Say what you will but The Walker knows how to throw a party.And on Saturday, 21 September, it threw two of the most anticipated parties of the fall. While my l’étoile colleagues were dancing the evening away at the annual Avant Garden gala (which you can read all about in Beth Hammarlund’s review of the event), I ended up going to the Walker After Hours party celebrating the 1960s.
Since this was my first time at a Walker After Hours event, I was surprised by several things. First off, I was astonished and delighted that there was so much going on all over the gallery; from art projects in the art lab in the basement, to DJs and live music in the McGuire Theatre (including a glorious 60s girl group set by Annonymous Choir – fronted by Nona Marie of Dark Dark Dark), there was plenty to see and do. And eat and drink (though I was initially confused by the option of mini sliders and french fries in paper bags, until I realized that it played into the theme of the night and the reason for the party – more on that in a minute).
Of course the theme of the night was the 1960s which lead to some exquisite people watching throughout the night; the fashions ran the gambit from mod inspired looks, to full on hippie mode and everything in between. One woman served up Edie Sedgewick realness, while another sported a fascinator inspired by the iconic sculpture “Spoonbridge and Cherry.”
The Walker always ties their After Hours parties with the opening or pre-opening of a major exhibition, and this one was no exception.
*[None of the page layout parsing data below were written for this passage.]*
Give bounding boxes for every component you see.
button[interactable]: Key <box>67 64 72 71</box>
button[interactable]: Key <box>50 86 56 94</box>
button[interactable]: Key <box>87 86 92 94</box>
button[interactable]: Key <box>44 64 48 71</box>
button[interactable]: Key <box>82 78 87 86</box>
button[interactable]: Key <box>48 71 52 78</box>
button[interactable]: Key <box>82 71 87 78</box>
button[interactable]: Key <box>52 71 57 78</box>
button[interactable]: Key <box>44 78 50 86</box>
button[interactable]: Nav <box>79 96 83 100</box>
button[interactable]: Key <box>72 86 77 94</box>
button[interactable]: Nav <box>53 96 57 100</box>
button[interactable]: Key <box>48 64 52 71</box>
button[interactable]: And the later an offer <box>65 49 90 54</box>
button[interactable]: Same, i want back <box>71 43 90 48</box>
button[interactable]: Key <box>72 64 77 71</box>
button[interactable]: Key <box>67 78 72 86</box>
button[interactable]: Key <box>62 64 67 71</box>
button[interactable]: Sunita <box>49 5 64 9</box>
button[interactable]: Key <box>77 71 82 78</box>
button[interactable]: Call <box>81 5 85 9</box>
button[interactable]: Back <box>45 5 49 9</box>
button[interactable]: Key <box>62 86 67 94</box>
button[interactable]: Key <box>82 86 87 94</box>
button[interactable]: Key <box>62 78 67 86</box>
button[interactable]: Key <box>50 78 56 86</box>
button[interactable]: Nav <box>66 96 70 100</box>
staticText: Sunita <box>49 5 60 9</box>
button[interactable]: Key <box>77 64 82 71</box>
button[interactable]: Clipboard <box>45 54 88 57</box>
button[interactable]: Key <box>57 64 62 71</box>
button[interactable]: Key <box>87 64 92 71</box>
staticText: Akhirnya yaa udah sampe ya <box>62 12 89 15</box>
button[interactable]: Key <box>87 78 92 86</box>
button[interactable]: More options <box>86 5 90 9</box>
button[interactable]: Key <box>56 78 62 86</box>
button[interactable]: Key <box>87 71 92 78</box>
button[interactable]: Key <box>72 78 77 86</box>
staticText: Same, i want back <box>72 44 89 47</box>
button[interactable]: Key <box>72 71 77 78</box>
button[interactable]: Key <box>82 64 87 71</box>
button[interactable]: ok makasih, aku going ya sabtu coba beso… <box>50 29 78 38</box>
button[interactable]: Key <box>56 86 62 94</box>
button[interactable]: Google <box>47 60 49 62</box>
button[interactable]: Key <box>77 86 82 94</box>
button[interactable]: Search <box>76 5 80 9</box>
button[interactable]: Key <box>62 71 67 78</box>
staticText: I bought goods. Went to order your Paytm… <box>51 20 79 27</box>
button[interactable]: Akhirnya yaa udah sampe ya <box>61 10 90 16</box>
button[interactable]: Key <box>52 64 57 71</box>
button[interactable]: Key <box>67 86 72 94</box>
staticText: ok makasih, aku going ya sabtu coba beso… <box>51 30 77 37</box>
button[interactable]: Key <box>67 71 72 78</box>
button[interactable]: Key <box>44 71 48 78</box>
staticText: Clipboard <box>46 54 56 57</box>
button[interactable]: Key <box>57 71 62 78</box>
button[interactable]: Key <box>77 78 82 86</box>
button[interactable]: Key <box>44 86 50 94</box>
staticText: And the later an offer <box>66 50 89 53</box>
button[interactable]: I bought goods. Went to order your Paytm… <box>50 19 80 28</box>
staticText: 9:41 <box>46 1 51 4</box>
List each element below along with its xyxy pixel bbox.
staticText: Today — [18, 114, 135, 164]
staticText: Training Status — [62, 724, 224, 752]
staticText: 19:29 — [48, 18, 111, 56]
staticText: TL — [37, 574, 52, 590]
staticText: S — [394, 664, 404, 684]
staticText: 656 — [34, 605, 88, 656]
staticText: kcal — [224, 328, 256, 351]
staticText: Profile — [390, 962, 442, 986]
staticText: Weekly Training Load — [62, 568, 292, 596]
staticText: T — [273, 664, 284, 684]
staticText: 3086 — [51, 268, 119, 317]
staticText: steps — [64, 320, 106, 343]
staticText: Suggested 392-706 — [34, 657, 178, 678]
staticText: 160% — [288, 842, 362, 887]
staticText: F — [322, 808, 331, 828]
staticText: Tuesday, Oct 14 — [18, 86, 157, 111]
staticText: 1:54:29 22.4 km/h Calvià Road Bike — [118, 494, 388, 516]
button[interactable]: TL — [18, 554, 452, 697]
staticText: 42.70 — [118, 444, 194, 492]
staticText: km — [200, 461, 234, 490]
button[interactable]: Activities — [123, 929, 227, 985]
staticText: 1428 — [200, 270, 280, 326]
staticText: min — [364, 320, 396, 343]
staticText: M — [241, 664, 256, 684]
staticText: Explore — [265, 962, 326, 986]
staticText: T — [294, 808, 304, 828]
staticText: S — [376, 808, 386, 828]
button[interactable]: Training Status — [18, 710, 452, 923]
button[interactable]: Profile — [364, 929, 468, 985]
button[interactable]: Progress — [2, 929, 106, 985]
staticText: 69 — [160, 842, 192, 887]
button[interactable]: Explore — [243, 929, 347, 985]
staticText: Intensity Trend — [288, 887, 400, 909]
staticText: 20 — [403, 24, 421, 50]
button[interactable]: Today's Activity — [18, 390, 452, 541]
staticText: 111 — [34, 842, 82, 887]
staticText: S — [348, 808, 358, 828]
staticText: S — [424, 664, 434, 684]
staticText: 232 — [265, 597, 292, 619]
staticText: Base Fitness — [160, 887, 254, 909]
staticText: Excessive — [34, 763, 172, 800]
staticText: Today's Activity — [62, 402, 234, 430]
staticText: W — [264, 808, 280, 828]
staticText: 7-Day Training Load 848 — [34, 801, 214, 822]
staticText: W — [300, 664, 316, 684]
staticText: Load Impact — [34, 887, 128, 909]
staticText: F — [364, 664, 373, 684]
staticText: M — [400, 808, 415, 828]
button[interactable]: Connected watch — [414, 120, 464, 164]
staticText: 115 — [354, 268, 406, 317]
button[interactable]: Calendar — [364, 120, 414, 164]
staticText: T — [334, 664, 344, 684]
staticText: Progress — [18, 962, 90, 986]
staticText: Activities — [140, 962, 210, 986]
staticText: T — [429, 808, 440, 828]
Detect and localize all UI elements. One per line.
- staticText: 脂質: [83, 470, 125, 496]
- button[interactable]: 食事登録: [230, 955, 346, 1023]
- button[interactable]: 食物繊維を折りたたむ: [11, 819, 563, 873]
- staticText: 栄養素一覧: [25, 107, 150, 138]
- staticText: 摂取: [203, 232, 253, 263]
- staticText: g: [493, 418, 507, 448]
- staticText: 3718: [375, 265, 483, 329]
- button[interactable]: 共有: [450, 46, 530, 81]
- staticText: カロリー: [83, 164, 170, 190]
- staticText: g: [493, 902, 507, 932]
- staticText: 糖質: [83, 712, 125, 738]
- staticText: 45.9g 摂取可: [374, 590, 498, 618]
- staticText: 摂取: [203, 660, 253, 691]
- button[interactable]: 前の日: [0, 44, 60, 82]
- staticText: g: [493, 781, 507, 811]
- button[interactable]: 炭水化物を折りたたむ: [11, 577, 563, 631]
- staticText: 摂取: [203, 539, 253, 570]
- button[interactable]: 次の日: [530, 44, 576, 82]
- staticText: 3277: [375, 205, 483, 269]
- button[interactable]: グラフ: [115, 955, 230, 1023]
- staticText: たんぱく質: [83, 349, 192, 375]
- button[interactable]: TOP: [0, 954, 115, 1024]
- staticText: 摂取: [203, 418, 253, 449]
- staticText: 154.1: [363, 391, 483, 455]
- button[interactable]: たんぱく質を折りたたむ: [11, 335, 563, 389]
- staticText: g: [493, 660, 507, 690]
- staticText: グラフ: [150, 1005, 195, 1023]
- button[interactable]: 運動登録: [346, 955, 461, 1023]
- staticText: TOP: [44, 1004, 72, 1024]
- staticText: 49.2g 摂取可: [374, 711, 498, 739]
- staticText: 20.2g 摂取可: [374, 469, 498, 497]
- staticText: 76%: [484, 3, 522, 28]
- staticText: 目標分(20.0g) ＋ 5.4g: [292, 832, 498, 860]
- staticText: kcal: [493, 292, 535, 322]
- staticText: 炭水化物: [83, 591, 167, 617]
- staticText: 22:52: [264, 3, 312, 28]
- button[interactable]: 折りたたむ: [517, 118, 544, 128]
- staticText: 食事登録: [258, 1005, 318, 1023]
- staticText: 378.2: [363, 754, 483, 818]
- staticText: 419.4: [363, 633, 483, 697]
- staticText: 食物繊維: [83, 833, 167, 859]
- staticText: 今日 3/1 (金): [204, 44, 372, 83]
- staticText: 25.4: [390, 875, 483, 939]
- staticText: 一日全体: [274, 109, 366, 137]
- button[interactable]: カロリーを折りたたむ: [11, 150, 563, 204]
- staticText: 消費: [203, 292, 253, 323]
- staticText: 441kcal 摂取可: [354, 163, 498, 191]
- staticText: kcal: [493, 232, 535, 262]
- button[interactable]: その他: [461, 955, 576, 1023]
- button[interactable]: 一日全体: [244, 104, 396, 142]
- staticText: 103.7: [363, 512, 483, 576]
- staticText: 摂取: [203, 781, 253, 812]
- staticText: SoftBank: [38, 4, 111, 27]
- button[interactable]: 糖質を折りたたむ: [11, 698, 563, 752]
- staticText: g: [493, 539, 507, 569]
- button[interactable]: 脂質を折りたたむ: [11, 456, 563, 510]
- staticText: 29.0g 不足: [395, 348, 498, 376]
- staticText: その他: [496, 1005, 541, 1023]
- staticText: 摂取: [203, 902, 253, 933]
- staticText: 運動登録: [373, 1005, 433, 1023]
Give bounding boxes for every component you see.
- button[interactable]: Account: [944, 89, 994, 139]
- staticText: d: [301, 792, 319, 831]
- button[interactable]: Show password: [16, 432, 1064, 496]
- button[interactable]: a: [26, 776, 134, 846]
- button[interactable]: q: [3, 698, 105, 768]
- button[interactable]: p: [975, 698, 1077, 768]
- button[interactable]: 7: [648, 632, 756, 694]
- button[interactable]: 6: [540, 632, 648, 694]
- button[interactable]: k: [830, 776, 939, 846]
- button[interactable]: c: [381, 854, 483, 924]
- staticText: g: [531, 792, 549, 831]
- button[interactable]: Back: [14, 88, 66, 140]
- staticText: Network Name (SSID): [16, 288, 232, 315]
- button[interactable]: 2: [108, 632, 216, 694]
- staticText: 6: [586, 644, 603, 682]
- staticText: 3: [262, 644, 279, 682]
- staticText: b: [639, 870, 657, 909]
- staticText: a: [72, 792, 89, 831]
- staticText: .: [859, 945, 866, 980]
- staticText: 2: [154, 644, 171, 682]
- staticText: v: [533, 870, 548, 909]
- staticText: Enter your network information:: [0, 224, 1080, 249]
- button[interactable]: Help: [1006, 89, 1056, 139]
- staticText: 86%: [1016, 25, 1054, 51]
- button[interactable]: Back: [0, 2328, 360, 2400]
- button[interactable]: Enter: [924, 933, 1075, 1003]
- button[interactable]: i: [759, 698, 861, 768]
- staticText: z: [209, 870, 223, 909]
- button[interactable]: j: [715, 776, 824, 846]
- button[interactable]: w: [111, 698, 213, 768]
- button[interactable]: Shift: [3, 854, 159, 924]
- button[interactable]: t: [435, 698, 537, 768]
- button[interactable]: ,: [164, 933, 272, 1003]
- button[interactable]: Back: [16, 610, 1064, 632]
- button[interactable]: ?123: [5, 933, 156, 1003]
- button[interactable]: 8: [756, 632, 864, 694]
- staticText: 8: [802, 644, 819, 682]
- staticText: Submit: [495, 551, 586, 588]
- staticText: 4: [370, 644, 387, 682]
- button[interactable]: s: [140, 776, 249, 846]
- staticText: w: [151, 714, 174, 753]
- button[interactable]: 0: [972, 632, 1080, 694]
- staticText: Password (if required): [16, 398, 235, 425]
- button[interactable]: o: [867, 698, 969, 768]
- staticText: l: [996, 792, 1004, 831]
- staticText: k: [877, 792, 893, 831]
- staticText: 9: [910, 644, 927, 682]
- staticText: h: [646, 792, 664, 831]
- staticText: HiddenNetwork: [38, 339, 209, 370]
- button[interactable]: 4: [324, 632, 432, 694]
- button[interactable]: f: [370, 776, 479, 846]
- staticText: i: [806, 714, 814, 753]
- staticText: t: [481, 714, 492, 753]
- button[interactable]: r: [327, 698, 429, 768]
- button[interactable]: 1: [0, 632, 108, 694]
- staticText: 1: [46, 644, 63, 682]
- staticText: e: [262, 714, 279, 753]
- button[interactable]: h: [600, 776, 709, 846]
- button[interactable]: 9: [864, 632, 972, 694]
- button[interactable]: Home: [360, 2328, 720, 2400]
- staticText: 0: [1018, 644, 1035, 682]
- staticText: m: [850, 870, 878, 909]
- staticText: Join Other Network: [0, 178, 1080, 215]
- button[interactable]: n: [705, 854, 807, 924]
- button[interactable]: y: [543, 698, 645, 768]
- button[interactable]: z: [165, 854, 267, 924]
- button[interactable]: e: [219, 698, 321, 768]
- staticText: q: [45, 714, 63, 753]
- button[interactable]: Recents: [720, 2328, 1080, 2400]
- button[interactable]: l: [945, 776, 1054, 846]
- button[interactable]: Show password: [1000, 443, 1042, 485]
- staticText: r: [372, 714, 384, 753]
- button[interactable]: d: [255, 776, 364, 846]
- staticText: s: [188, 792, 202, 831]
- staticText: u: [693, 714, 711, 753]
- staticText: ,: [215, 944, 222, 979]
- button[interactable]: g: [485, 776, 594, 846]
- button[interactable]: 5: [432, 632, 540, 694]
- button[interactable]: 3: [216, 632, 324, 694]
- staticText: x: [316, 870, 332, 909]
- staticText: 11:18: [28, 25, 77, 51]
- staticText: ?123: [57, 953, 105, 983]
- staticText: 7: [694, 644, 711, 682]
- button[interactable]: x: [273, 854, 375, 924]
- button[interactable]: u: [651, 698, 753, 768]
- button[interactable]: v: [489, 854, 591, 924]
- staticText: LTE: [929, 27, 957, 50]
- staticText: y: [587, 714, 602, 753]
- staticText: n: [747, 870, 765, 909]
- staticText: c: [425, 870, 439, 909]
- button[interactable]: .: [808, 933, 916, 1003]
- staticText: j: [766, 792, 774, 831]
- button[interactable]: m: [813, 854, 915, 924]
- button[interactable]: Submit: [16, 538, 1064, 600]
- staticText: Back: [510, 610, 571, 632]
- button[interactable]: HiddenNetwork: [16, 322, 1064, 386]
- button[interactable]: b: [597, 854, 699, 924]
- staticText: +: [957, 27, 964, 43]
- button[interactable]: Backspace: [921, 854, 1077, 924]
Walker After Hours attendees got to see the new exhibition Claes Oldenburg: The Sixties. This landmark retrospective of the Pop Art and soft sculpture pioneer (and guest of honor at the Avant Garden party) is an examination of his work in that turbulent period; collecting major pieces from all of his various phases in that decade (his early graffiti-inspired series “The Street” and “The Store,” his soft sculpture work, the Geometric Mouse projects, the Ray Gun museum, and the Monuments series which includes “Spoonbridge and Cherry”) along with rare films and process pieces on his work. This is one of the times where the hype is true; it is a staggering display of and introduction to Oldenburg’s key works. (Click here for a whirlwind tour of the exhibit in fifteen seconds.)
If there was one complaint I had about the evening it was that with so many great activities spread out over the museum it felt like everyone was missing something; some people didn’t know that the Oldenburg galleries were open, some missed Anonymous Choir’s set, and so on. Also the event felt incredibly short to have so much going on at one time. But that is a small price to pay for an event that was stuffed to the gills with so many interesting things to see and do at The Walker.